Guillain-Barré syndrome is an acute, frequently severe, mainly a demyelinating polyradiculopathy that is autoimmune in nature [7]. Approximately 70% of cases of GBS occur 1–3 weeks following an acute infection, commonly respiratory or gastrointestinal. Cytomegalovirus, Epstein-Barr virus, Campylobactor jejuni, Mycoplasma are commonly identified agents [7]. GBS is an uncommon neurological sequel of dengue fever and the neurological picture induced by the dengue virus is similar to GBS caused by other infections [8].

Fragoso et al. described ten cases of GBS with dengue fever. Neurological manifestations in this case series were often severe, but recovery was mostly as complete and fast as in our case described here [9]. Soares et al. discussed about seven cases of GBS associated with positive dengue serology. In his case series, he emphasized the fact that dengue infection to be routinely looked for in GBS cases in the endemic zone [10]. In 2012, Qureshi et al. reported a case of both upper and lower limb weakness developed in an ascending pattern following a febrile illness of 3 days.
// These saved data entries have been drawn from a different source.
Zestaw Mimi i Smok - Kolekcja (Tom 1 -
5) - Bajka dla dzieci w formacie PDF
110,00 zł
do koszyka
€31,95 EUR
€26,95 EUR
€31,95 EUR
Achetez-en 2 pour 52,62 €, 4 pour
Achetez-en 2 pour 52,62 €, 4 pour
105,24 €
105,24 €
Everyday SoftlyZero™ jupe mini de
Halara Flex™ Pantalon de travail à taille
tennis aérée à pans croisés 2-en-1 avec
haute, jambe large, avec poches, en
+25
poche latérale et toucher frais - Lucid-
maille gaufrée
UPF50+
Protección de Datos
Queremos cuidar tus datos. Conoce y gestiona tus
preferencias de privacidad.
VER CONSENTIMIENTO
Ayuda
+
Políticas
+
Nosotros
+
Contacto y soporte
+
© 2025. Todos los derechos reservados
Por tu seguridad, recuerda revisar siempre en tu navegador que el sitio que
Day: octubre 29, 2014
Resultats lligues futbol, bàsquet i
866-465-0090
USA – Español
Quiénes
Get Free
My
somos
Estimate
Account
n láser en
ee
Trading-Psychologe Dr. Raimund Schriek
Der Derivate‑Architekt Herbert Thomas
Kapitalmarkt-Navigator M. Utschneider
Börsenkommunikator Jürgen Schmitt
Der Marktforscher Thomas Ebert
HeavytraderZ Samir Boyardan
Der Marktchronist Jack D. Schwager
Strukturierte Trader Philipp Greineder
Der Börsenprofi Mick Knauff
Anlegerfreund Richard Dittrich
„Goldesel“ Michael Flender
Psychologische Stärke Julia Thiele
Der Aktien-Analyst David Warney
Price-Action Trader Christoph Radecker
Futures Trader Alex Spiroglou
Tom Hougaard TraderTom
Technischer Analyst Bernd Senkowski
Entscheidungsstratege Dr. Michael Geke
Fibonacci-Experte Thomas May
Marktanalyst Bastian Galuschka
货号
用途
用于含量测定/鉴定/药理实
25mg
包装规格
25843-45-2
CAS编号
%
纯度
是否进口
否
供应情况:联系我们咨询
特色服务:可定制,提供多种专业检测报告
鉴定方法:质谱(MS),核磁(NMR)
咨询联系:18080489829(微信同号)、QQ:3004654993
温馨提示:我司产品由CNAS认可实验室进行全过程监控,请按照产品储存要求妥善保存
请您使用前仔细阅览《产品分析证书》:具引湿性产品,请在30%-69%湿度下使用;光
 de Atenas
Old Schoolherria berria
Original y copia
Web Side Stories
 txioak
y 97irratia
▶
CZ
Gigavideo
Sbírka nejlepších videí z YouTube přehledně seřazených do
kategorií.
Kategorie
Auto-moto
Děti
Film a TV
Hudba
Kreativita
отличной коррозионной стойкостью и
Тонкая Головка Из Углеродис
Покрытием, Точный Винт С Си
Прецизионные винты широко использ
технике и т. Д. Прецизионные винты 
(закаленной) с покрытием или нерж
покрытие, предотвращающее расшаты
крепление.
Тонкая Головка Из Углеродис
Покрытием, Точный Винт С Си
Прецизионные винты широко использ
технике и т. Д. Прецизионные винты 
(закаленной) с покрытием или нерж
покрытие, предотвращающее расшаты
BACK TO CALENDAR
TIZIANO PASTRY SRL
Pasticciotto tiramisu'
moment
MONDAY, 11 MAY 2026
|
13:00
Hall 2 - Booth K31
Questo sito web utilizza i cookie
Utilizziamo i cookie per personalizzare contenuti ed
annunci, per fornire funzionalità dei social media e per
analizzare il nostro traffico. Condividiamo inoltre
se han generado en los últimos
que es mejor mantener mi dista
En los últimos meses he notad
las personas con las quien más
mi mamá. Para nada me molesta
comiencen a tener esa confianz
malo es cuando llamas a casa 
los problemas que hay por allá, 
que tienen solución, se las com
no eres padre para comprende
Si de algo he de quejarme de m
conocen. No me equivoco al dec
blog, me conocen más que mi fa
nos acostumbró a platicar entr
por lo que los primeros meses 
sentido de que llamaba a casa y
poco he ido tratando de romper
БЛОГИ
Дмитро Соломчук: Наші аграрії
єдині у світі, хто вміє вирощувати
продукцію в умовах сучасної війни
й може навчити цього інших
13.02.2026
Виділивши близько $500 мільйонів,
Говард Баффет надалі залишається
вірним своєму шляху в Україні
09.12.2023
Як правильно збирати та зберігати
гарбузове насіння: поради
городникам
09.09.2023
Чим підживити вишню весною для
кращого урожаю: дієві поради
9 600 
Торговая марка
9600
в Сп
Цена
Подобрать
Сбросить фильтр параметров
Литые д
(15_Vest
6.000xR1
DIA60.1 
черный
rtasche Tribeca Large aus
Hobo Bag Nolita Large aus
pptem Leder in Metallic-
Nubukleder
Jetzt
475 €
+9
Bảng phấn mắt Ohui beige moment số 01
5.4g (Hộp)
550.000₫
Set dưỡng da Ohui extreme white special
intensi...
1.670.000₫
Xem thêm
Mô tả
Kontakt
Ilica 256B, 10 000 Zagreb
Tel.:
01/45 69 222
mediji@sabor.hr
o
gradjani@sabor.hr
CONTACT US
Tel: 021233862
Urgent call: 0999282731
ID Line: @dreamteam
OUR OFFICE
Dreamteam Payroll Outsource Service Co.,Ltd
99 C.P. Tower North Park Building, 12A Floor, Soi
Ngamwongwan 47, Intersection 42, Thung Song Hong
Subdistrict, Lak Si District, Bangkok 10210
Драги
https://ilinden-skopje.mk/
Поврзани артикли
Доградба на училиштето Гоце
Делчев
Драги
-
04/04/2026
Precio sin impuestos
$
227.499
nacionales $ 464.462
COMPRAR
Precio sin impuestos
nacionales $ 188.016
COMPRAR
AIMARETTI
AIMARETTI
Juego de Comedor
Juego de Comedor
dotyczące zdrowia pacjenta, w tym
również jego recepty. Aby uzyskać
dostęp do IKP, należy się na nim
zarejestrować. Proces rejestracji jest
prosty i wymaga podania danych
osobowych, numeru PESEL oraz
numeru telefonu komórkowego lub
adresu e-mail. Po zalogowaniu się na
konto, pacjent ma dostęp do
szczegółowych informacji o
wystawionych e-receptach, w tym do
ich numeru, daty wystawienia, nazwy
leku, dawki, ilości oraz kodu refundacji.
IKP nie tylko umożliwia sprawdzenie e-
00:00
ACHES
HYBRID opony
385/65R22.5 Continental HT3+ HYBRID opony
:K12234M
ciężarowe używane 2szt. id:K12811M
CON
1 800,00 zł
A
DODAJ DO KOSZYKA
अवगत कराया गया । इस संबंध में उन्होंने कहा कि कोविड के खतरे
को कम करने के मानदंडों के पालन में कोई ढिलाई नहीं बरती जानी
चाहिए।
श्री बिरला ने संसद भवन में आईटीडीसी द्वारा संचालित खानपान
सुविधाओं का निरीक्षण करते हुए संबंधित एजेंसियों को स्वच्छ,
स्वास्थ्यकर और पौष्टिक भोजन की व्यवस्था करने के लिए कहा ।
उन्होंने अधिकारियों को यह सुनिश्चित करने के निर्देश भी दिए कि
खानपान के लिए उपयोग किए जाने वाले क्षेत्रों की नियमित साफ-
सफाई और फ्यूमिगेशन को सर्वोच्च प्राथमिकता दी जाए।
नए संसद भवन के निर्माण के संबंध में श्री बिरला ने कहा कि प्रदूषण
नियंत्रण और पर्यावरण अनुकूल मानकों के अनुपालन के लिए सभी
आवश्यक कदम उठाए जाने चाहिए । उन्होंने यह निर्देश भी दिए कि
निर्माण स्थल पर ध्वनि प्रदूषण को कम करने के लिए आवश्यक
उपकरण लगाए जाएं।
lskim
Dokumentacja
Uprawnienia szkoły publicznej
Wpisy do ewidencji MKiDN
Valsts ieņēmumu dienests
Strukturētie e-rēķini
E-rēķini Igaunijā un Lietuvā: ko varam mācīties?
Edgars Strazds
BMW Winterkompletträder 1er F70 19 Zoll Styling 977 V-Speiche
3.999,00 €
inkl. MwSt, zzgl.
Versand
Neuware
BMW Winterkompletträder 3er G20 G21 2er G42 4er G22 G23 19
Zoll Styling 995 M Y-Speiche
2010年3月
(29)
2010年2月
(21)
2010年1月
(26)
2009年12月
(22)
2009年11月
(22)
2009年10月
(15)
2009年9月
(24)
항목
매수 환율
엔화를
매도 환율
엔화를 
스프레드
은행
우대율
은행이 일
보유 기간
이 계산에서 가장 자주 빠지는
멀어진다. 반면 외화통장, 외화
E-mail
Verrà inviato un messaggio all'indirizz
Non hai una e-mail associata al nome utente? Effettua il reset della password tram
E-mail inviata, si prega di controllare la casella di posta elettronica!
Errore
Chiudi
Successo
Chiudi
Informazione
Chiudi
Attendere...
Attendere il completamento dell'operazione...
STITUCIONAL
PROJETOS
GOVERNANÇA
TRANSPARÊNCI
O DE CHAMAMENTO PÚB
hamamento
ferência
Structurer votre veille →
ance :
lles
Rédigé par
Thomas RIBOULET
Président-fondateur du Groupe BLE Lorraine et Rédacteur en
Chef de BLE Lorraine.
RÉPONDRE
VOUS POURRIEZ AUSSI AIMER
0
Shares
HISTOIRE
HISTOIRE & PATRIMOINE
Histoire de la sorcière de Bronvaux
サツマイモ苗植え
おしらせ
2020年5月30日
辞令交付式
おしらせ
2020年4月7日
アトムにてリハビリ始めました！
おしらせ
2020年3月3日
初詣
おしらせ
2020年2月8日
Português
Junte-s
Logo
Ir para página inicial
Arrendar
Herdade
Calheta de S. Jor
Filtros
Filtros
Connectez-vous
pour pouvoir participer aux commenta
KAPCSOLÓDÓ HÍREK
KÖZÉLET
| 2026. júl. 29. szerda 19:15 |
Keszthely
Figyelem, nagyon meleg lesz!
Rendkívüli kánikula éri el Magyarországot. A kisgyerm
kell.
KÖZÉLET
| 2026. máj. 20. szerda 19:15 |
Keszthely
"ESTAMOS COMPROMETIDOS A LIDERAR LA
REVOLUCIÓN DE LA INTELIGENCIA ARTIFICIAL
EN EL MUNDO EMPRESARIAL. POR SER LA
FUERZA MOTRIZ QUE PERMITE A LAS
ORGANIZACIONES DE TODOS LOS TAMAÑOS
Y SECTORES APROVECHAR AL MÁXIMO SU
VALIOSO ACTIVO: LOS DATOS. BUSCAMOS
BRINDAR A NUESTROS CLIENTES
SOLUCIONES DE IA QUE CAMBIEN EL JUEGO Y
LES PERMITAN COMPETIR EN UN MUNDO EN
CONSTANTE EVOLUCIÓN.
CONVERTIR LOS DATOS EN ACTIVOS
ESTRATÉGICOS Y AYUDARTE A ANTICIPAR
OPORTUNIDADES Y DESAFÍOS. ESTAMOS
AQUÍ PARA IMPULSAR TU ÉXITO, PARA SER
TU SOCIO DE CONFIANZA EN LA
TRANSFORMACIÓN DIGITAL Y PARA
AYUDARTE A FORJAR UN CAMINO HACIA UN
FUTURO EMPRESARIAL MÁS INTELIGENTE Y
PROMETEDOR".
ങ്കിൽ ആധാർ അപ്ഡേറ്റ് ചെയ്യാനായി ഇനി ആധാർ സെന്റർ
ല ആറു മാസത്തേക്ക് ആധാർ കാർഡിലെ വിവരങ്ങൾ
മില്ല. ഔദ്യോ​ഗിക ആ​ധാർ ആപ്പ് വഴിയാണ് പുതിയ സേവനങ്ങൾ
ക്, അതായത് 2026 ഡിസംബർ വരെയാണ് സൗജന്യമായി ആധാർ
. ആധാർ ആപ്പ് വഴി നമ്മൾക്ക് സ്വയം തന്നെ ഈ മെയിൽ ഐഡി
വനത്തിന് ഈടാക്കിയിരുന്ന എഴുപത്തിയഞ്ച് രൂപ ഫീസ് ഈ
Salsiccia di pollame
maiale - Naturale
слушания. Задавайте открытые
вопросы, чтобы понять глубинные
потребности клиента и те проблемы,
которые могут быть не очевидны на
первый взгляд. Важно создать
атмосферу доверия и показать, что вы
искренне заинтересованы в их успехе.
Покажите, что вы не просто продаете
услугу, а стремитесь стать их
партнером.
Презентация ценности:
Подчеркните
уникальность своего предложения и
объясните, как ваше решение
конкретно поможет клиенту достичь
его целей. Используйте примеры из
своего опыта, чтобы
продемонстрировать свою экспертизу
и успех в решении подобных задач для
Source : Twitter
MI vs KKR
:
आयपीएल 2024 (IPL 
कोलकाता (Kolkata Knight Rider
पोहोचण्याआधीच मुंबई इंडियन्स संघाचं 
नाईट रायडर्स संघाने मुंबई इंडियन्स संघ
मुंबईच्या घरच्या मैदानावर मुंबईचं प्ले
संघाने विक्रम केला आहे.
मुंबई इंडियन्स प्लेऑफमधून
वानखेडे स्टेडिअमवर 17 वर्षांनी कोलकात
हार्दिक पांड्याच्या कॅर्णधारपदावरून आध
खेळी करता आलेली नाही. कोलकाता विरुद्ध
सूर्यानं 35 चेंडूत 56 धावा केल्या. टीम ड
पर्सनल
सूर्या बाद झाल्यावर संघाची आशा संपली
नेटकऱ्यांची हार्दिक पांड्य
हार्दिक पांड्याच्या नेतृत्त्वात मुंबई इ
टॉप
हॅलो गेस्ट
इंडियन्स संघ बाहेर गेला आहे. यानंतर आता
Subsequently, the diagnosis of GBS was confirmed by nerve conduction studies and dengue IgM was positive in serum [11]. Similarly, Chew et al. reported two cases of post dengue GBS; the first case was a 43-year-old woman with serologically confirmed dengue fever developing acute flaccid paralysis requiring assisted ventilation and the second case of a 51-year-old man with bilateral facial nerve palsy and areflexia without motor weakness. Both made a full recovery [12]. Sharma et al. in 2011 reported a patient who presented with 3 days’ history of fever and weakness of all four limbs. Nerve conduction confirmed an acute motor sensory axonal-type variant of GBS with thrombocytopenia and positive dengue serology. The patient improved with IvIG and supportive therapy [13]. Patel et al. reported a 30-year-old man presented with bilateral facial nerve palsy and a history of fever with thrombocytopenia. Nerve conduction revealed a demyelinating polyneuropathy and serum was positive for dengue virus-specific IgM [14].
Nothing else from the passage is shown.